═════ DATA LISTING ═════

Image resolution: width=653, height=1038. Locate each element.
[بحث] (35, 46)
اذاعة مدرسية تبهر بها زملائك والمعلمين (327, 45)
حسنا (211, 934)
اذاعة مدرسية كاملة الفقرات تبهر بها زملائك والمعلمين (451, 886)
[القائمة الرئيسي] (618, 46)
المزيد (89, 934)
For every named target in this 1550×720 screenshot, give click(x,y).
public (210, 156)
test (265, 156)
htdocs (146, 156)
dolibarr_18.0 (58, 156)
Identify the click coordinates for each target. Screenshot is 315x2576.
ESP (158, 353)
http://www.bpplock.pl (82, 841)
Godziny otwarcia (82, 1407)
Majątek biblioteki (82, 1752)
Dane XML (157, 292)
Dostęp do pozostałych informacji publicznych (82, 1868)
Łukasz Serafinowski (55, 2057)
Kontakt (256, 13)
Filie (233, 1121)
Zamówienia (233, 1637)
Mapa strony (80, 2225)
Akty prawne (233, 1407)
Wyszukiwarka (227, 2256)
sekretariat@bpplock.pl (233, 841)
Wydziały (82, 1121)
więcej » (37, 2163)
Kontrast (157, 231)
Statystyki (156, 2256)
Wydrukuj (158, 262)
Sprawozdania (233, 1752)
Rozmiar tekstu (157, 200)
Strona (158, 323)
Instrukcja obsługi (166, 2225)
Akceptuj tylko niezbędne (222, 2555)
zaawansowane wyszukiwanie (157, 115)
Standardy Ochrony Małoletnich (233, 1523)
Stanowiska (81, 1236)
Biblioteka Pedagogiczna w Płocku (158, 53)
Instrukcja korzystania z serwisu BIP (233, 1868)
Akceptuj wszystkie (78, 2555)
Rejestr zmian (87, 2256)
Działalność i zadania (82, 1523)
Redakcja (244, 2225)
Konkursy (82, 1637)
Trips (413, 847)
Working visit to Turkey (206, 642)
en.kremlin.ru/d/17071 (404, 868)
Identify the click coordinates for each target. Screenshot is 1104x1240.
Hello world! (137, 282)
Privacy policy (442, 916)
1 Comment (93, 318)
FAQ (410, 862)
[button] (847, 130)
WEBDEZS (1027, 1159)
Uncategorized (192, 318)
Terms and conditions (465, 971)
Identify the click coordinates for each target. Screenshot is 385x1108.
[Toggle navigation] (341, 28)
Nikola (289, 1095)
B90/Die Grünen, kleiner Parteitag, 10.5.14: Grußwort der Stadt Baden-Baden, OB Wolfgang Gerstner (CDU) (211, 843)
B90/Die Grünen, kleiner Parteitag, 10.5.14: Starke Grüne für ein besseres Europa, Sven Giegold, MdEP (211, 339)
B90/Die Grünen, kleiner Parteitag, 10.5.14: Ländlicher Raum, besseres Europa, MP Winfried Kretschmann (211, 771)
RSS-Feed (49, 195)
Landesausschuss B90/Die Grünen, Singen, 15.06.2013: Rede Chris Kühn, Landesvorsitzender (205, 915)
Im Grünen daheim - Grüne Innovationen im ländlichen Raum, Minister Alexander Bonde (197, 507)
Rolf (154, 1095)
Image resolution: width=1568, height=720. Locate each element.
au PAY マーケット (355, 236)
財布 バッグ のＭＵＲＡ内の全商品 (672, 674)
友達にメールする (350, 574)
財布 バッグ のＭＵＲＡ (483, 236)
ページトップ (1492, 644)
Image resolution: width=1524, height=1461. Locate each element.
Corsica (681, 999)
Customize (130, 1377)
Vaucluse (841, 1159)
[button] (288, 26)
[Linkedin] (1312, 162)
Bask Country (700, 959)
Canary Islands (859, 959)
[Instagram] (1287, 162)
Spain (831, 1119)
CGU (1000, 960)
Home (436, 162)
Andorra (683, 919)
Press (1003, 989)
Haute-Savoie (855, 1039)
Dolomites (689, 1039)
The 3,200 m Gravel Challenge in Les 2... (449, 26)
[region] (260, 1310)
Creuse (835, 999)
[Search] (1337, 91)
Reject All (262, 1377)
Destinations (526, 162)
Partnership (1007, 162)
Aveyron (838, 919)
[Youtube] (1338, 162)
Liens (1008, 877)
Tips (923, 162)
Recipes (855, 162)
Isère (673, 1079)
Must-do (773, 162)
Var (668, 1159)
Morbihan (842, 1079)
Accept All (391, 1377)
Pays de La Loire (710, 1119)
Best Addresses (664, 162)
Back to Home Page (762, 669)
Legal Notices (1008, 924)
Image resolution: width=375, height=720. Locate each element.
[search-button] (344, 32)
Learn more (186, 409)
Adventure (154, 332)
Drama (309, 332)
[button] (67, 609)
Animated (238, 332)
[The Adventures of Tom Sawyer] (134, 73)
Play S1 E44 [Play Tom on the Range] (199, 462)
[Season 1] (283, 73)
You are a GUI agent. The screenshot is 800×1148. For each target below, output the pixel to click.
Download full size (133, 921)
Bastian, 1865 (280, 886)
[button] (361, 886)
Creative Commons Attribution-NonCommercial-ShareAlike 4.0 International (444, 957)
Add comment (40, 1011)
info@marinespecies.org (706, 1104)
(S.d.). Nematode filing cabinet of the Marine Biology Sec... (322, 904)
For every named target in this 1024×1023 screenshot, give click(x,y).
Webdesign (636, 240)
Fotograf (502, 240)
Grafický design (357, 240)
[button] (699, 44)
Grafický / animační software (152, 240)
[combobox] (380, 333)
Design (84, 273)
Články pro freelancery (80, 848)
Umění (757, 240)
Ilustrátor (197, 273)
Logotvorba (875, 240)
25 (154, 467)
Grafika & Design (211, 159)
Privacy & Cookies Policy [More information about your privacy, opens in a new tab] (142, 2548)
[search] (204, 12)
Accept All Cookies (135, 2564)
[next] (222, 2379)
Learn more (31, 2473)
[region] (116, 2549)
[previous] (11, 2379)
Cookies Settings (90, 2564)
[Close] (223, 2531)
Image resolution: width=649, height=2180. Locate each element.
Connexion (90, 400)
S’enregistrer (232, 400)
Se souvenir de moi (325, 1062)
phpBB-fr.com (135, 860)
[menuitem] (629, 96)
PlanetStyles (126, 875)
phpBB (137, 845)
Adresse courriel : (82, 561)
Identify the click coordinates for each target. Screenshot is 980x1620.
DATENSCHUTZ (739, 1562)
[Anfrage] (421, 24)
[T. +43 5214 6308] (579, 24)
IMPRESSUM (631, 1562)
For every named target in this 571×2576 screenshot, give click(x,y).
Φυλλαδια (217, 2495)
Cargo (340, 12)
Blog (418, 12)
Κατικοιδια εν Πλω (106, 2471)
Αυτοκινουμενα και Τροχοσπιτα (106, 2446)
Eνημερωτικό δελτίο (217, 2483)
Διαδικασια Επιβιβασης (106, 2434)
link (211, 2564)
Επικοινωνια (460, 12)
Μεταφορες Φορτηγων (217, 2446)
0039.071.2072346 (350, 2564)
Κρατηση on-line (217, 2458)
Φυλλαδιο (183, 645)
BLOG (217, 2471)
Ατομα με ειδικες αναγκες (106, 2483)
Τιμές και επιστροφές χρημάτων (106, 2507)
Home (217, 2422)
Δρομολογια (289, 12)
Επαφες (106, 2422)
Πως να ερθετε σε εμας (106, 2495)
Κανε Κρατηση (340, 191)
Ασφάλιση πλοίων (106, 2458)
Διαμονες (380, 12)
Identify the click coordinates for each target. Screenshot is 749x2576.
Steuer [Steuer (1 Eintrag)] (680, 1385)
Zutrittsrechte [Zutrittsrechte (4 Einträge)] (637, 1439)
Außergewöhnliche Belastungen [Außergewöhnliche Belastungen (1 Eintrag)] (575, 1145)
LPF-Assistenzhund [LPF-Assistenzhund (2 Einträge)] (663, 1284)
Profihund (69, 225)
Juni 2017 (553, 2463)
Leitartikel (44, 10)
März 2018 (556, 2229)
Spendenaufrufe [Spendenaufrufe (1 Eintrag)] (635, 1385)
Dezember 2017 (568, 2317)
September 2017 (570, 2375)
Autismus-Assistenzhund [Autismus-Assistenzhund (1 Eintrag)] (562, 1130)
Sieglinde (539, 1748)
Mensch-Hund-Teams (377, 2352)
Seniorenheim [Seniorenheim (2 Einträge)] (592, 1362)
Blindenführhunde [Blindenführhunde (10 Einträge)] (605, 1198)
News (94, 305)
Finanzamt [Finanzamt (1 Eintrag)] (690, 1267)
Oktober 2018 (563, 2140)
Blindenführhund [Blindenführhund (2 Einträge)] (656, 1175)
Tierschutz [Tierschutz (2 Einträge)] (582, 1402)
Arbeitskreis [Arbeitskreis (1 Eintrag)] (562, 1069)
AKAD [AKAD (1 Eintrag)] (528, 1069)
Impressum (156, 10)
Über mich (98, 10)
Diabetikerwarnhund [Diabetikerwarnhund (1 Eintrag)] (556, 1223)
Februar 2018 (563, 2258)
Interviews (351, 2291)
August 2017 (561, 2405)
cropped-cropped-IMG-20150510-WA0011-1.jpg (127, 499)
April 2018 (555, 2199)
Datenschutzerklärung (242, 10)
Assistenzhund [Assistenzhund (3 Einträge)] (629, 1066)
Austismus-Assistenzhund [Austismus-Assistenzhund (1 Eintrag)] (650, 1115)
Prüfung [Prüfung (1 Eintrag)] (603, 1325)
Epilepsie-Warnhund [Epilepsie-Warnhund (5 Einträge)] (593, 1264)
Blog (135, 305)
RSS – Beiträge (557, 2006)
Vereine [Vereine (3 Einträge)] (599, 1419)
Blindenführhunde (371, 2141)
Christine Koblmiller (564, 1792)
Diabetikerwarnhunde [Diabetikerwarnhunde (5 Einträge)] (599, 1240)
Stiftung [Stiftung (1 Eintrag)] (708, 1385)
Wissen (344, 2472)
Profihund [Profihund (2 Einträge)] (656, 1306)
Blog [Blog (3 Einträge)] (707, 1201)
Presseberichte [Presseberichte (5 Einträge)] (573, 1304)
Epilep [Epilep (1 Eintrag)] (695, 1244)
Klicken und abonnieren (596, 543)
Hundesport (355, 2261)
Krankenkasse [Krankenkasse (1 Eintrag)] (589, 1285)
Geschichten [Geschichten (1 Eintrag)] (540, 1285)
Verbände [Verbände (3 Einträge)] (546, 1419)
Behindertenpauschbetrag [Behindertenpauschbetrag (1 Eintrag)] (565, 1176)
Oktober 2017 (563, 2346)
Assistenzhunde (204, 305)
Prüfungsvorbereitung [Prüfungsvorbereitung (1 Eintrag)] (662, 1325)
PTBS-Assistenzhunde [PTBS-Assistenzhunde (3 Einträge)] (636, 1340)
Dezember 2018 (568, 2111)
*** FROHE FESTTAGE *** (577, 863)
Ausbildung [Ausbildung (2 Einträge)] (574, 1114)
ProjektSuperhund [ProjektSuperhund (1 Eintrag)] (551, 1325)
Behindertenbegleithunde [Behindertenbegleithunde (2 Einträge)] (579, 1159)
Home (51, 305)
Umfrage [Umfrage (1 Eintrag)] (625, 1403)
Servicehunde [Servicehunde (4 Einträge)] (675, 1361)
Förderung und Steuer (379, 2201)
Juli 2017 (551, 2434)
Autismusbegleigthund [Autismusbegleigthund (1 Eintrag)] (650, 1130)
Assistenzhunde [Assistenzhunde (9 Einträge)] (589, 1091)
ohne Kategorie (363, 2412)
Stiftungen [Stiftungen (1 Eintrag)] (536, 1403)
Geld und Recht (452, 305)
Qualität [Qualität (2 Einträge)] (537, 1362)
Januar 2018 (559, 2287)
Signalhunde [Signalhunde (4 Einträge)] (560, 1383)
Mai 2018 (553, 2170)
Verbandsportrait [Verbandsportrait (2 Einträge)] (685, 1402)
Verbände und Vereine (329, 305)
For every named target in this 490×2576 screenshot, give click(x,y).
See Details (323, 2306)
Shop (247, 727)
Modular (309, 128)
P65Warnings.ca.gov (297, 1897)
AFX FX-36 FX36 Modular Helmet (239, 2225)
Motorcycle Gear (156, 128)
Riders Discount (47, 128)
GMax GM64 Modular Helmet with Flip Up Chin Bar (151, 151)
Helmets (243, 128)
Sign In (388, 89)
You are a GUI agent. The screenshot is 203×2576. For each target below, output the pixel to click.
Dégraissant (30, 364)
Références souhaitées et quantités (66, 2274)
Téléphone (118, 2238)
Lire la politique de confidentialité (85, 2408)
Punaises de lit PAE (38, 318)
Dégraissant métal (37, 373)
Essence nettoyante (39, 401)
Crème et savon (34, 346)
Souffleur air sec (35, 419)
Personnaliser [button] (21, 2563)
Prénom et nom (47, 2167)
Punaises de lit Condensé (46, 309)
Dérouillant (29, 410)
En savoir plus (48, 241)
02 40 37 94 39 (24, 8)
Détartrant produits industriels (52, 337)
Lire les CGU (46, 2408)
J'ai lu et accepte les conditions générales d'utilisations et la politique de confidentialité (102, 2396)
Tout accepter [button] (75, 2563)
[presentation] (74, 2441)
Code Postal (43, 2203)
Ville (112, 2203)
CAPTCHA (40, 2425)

═════

» **WORK INSTRUCTIONS**: From the records above, quote only the lines running from the line with "Adresse courriel : (82, 561)" to the line with "Blindenführhund [Blindenführhund (2", both lines included.

» **OUTPUT FOR THIS EXERCISE**:
Adresse courriel : (82, 561)
Identify the click coordinates for each target. Screenshot is 980x1620.
DATENSCHUTZ (739, 1562)
[Anfrage] (421, 24)
[T. +43 5214 6308] (579, 24)
IMPRESSUM (631, 1562)
For every named target in this 571×2576 screenshot, give click(x,y).
Φυλλαδια (217, 2495)
Cargo (340, 12)
Blog (418, 12)
Κατικοιδια εν Πλω (106, 2471)
Αυτοκινουμενα και Τροχοσπιτα (106, 2446)
Eνημερωτικό δελτίο (217, 2483)
Διαδικασια Επιβιβασης (106, 2434)
link (211, 2564)
Επικοινωνια (460, 12)
Μεταφορες Φορτηγων (217, 2446)
0039.071.2072346 (350, 2564)
Κρατηση on-line (217, 2458)
Φυλλαδιο (183, 645)
BLOG (217, 2471)
Ατομα με ειδικες αναγκες (106, 2483)
Τιμές και επιστροφές χρημάτων (106, 2507)
Home (217, 2422)
Δρομολογια (289, 12)
Επαφες (106, 2422)
Πως να ερθετε σε εμας (106, 2495)
Κανε Κρατηση (340, 191)
Ασφάλιση πλοίων (106, 2458)
Διαμονες (380, 12)
Identify the click coordinates for each target. Screenshot is 749x2576.
Steuer [Steuer (1 Eintrag)] (680, 1385)
Zutrittsrechte [Zutrittsrechte (4 Einträge)] (637, 1439)
Außergewöhnliche Belastungen [Außergewöhnliche Belastungen (1 Eintrag)] (575, 1145)
LPF-Assistenzhund [LPF-Assistenzhund (2 Einträge)] (663, 1284)
Profihund (69, 225)
Juni 2017 (553, 2463)
Leitartikel (44, 10)
März 2018 (556, 2229)
Spendenaufrufe [Spendenaufrufe (1 Eintrag)] (635, 1385)
Dezember 2017 (568, 2317)
September 2017 (570, 2375)
Autismus-Assistenzhund [Autismus-Assistenzhund (1 Eintrag)] (562, 1130)
Sieglinde (539, 1748)
Mensch-Hund-Teams (377, 2352)
Seniorenheim [Seniorenheim (2 Einträge)] (592, 1362)
Blindenführhunde [Blindenführhunde (10 Einträge)] (605, 1198)
News (94, 305)
Finanzamt [Finanzamt (1 Eintrag)] (690, 1267)
Oktober 2018 (563, 2140)
Blindenführhund [Blindenführhund (2 Einträge)] (656, 1175)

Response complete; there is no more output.